• **WHAT IS NEEDED**: The lines to copy are those in the records below that hold the word "Bread".

[THE DATA Boundary: Start]

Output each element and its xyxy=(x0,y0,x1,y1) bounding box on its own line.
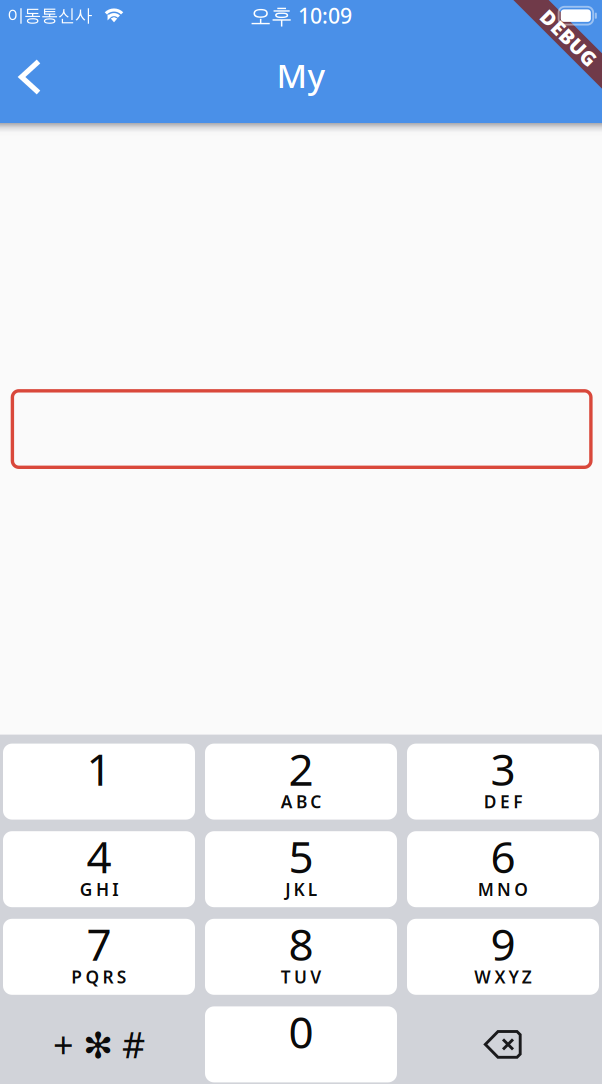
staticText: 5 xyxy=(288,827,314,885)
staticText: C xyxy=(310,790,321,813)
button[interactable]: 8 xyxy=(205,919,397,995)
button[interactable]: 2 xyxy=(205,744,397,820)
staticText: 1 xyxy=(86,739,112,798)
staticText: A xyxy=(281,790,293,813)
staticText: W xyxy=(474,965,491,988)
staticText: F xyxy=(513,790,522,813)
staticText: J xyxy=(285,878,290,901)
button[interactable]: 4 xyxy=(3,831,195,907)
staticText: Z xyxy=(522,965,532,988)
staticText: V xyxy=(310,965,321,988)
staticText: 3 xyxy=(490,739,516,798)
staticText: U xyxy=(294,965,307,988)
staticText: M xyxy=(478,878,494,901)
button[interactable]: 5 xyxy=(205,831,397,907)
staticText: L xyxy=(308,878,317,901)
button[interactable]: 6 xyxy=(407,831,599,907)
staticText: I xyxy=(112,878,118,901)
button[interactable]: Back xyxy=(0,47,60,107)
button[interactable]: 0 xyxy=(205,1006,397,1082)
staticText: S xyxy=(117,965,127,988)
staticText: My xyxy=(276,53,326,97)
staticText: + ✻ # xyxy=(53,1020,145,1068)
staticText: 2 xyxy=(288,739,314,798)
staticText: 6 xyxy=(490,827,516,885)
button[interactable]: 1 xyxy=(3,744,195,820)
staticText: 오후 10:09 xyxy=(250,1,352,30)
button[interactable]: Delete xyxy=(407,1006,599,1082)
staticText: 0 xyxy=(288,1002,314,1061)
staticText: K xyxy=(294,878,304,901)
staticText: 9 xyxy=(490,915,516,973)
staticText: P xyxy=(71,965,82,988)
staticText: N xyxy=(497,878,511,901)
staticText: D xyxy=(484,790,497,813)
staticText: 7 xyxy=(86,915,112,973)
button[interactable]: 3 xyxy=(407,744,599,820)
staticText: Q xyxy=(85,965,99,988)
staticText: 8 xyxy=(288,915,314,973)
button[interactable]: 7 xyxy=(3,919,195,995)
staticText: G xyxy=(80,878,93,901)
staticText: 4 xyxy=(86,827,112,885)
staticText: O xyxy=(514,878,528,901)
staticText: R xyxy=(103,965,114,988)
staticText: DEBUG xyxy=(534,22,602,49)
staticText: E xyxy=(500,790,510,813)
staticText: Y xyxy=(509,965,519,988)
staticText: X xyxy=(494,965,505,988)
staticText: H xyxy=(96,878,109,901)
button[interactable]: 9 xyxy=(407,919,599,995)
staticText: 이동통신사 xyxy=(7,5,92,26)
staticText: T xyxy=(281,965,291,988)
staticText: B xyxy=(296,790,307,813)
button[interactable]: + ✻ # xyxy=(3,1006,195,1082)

[THE DATA Boundary: End]
[THE DATA Boundary: Start]

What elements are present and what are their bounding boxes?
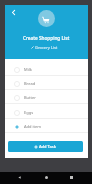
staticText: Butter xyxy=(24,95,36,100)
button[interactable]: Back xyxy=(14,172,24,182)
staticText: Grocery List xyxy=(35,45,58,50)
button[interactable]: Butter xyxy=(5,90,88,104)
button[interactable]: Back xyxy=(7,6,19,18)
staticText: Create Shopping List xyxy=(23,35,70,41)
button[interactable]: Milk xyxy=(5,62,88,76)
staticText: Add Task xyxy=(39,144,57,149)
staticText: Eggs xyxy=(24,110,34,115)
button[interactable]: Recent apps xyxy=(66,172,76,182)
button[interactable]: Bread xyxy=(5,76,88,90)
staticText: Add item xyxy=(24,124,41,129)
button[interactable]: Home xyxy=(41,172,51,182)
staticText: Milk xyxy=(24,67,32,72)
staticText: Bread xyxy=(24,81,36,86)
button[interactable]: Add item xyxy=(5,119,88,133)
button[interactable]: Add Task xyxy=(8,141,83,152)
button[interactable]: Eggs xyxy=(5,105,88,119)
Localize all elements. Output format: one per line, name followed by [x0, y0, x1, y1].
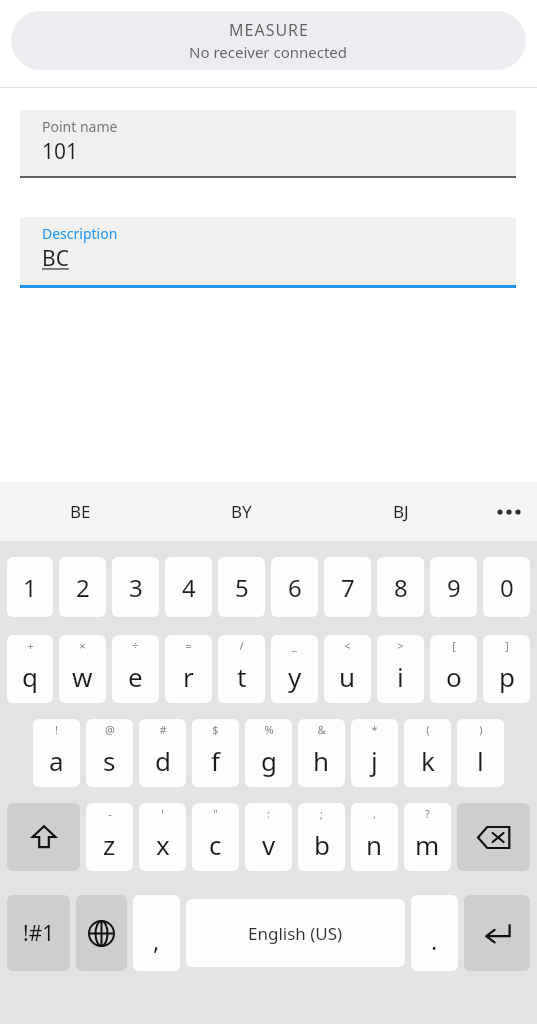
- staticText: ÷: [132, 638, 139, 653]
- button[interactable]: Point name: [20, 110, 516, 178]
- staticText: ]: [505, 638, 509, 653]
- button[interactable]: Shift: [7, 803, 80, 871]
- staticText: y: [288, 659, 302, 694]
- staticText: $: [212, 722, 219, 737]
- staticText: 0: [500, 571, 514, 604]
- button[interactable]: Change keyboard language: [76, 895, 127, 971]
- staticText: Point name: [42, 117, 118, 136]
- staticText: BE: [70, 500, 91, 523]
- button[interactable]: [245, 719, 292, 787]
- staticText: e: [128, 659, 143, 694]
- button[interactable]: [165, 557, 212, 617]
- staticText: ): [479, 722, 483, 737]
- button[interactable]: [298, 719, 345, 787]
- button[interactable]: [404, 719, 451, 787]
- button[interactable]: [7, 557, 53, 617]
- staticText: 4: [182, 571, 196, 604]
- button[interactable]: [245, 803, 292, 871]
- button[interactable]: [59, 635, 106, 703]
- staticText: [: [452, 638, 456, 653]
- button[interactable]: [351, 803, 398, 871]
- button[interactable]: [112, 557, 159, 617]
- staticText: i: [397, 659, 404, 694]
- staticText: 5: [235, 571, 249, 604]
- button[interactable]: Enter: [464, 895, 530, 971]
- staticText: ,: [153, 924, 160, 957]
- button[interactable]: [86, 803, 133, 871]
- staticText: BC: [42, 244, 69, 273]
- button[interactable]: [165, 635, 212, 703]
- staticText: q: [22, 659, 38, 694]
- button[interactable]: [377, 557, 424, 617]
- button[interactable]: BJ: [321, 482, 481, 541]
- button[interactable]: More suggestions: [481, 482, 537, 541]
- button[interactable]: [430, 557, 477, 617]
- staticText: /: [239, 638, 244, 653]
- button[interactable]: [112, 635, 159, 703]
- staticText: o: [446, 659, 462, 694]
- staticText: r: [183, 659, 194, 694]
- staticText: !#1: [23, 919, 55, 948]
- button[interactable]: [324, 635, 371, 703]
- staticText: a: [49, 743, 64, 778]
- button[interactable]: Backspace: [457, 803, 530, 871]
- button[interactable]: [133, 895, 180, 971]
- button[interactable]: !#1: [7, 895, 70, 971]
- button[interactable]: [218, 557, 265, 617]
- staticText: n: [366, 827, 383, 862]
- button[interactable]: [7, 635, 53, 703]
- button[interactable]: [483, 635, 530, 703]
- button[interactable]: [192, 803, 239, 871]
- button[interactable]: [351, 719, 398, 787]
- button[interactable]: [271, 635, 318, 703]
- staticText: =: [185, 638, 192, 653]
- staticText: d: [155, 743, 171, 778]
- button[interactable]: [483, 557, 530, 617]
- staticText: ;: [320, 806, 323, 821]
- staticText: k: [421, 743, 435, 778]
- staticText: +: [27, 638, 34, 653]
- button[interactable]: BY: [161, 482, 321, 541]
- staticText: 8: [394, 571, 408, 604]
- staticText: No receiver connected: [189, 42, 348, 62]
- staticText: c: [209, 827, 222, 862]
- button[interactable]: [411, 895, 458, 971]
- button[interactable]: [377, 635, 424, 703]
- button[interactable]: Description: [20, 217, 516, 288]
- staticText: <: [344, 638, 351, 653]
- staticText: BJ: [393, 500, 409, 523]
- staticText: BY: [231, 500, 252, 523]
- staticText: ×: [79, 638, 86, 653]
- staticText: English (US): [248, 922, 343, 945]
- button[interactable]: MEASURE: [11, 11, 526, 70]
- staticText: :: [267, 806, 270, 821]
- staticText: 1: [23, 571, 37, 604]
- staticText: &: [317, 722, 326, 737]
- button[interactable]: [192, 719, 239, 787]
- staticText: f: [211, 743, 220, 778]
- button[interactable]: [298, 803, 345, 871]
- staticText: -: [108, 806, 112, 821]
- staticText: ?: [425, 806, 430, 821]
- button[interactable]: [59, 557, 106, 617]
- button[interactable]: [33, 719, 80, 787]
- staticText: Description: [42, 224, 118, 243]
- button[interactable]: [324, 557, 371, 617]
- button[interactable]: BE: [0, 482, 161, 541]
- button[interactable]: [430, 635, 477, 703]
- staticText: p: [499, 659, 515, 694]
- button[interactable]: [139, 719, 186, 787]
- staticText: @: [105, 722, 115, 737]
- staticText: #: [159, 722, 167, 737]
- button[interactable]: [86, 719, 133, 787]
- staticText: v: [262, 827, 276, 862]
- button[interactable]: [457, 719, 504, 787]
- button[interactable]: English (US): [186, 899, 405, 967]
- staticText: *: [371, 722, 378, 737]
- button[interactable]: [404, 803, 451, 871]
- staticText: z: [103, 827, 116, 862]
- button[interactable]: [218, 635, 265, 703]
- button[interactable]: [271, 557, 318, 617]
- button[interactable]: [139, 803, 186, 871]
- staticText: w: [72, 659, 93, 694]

[THE DATA Boundary: End]

• **RESPONSE AREA**:
button[interactable]: Bread xyxy=(5,76,88,90)
staticText: Bread xyxy=(24,81,36,86)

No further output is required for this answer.